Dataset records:
________________________
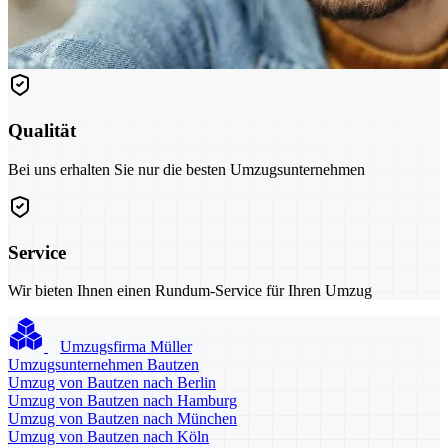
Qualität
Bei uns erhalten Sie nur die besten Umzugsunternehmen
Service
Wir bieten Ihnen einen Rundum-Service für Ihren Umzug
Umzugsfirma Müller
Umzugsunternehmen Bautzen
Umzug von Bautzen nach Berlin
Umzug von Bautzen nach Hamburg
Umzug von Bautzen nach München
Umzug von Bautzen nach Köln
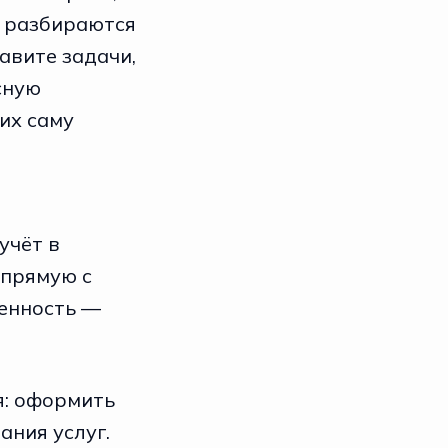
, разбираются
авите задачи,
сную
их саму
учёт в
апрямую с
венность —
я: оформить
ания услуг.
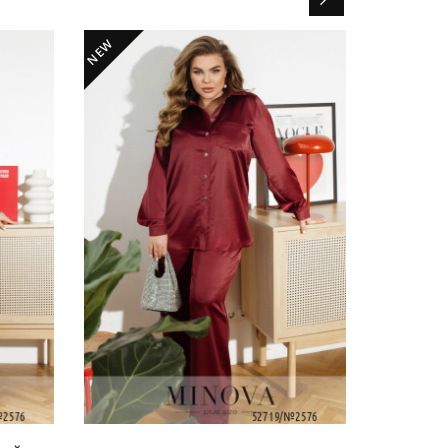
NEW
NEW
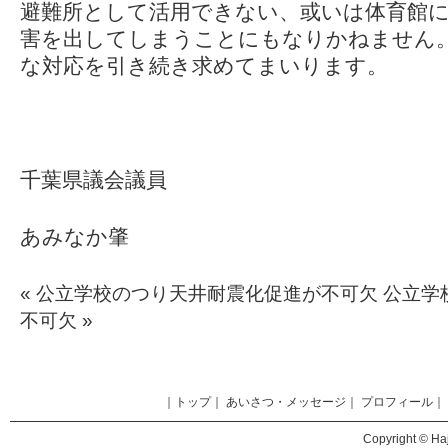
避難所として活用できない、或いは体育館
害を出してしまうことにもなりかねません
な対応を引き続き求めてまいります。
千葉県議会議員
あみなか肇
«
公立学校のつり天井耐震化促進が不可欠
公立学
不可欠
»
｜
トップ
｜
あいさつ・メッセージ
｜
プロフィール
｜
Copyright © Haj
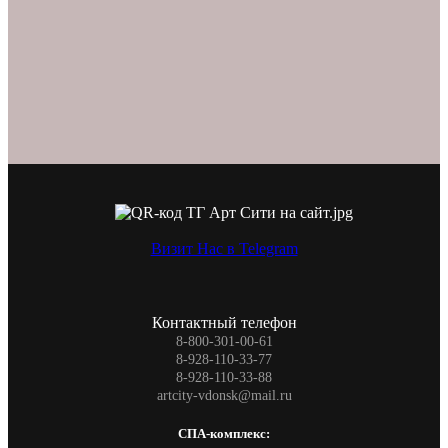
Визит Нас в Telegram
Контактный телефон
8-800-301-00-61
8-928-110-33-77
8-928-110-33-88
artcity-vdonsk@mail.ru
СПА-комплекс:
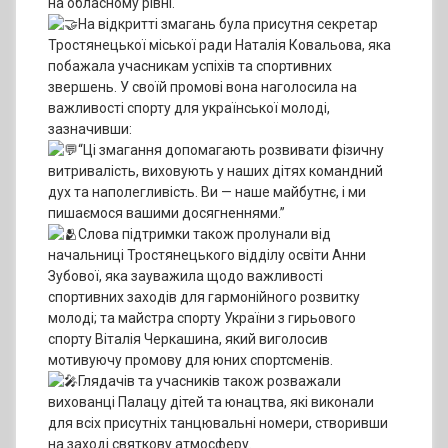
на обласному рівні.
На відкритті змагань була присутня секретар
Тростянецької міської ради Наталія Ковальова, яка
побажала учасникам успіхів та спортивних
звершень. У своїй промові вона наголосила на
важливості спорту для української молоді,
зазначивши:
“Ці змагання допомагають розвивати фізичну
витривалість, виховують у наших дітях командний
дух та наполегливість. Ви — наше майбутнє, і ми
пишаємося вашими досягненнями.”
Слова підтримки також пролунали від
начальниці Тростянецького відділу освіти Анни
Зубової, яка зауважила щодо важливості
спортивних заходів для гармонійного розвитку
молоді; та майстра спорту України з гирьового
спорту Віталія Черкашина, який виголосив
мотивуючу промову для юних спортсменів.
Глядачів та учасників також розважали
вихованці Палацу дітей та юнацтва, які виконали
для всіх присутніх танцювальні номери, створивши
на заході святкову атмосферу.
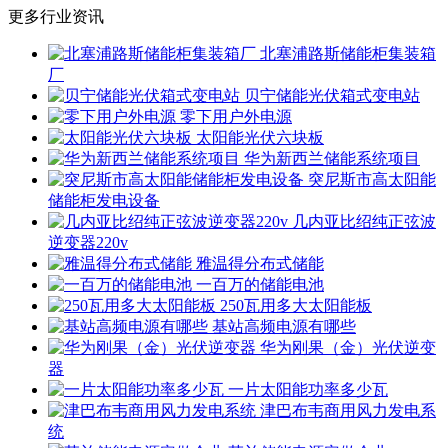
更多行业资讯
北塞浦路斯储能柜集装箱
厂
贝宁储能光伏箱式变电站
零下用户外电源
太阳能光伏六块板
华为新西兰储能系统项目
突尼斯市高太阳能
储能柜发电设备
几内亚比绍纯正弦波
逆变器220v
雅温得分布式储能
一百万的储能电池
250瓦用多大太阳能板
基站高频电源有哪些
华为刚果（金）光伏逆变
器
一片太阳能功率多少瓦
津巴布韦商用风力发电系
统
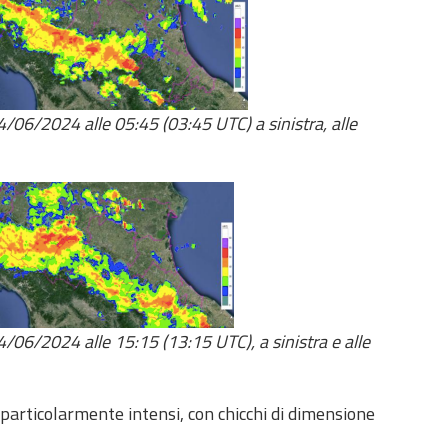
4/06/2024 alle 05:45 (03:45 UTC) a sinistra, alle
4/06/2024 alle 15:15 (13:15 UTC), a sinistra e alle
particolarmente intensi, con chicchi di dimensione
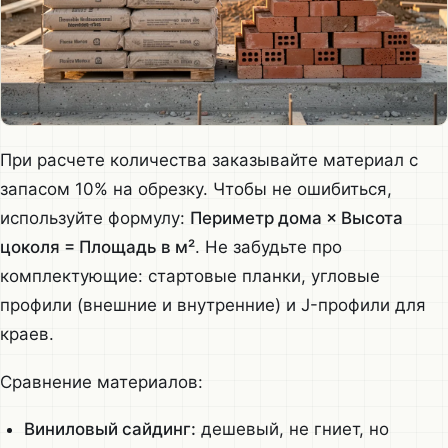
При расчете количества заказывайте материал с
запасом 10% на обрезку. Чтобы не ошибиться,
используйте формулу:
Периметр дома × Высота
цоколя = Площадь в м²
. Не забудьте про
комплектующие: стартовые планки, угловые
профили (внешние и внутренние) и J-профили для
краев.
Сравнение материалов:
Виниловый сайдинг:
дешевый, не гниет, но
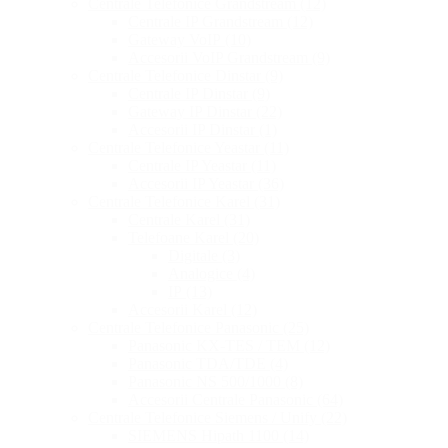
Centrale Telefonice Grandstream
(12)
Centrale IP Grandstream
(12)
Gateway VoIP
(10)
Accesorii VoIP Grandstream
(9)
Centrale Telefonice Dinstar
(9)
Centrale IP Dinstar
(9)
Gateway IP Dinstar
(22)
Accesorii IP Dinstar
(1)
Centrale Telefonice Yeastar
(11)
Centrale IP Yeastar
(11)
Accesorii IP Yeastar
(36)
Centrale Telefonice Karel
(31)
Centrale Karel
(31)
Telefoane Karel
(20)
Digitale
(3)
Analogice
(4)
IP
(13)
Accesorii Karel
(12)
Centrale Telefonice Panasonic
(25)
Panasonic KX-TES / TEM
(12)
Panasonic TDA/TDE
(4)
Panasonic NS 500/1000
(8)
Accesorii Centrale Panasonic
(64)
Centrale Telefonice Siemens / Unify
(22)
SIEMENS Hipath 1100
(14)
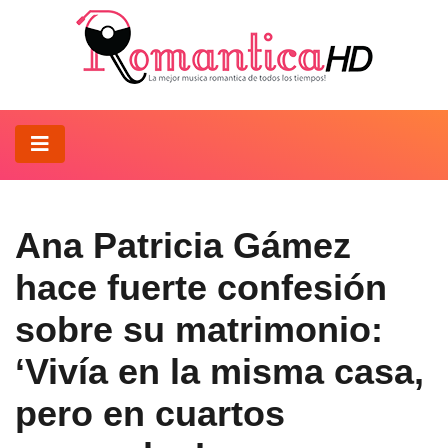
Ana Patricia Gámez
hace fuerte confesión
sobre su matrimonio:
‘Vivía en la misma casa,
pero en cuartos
________________________
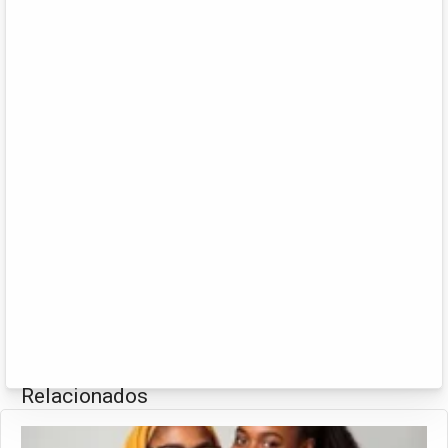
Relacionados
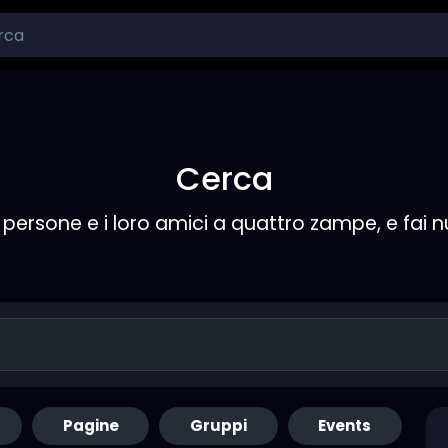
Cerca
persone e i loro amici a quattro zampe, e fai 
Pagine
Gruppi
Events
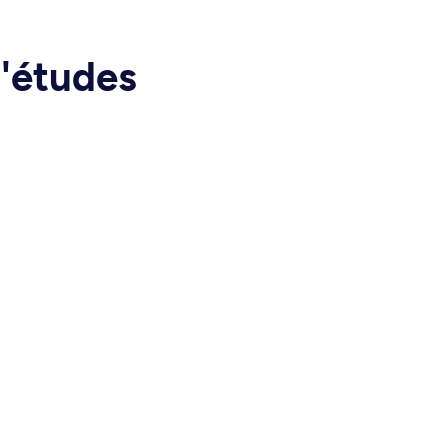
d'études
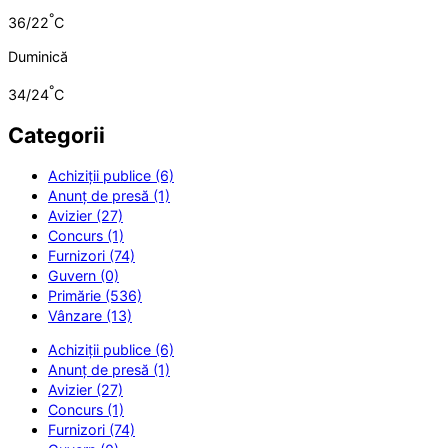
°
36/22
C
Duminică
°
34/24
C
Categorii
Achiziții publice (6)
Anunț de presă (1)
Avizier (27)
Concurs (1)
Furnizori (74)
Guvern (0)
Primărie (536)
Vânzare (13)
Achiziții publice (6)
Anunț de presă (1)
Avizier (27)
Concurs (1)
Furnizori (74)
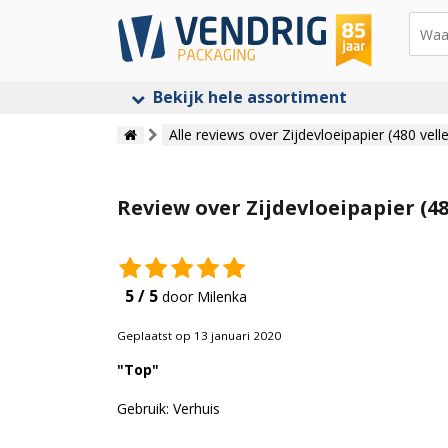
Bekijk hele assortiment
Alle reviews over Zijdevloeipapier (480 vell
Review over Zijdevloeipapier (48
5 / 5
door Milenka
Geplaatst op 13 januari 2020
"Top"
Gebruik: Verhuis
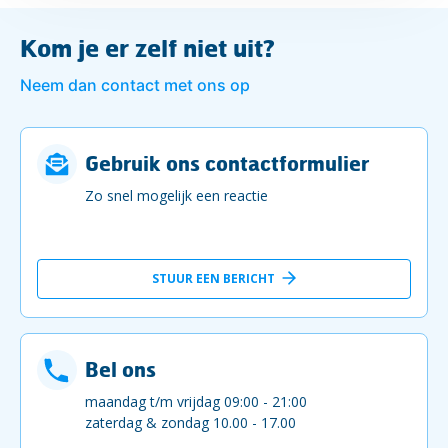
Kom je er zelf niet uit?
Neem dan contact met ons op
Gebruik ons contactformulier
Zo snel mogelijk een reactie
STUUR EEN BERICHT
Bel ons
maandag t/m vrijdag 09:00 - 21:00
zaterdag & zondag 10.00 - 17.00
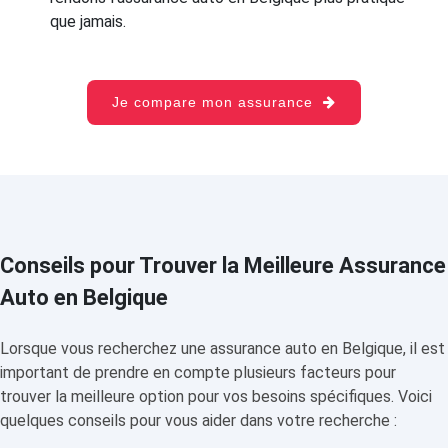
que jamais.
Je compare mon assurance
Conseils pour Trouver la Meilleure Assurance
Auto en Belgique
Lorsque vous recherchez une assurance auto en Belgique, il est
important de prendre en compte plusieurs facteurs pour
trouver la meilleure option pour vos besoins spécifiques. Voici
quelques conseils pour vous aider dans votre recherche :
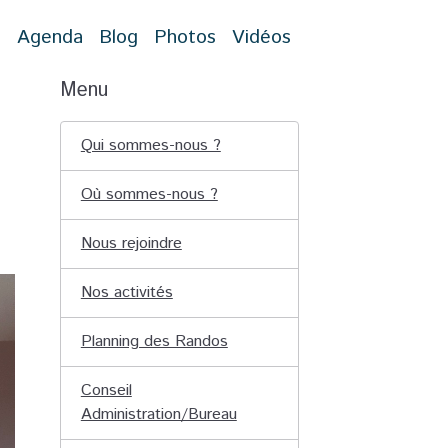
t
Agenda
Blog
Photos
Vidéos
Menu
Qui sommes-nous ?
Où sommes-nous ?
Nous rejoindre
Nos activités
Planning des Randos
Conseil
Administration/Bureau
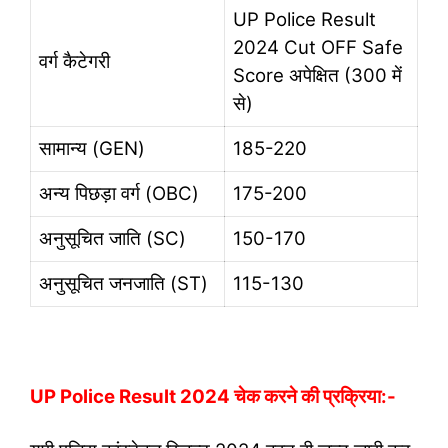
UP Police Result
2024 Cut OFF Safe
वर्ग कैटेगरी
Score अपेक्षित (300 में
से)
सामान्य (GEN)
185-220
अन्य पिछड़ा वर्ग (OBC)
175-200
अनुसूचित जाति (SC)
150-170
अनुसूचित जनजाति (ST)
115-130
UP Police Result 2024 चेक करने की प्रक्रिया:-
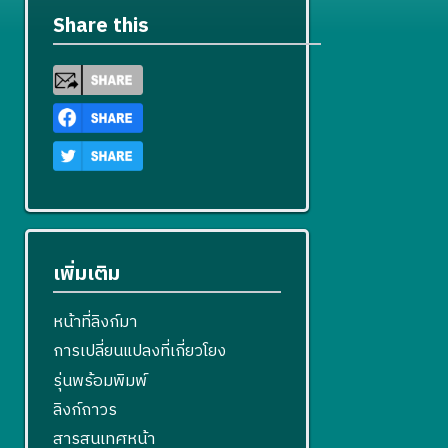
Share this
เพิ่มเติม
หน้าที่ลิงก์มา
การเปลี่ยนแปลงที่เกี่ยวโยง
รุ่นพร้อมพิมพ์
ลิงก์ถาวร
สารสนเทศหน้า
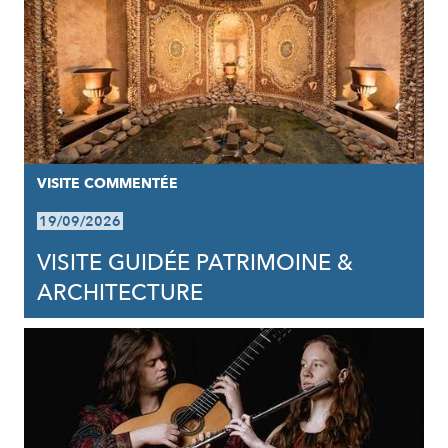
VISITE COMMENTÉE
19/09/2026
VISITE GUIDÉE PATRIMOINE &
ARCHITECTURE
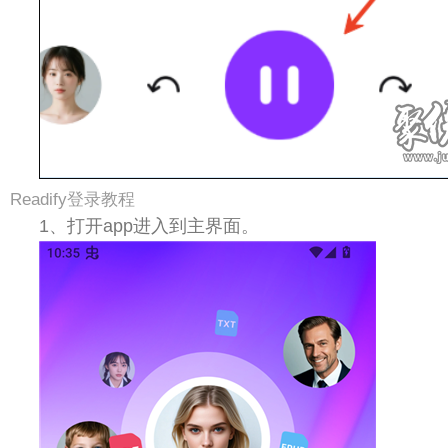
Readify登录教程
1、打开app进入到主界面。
________________________
- **Task to complete**: After reading through the records, count the lines that hold the string "Yeastar" and give only the count.

- **Finished exercise**: 3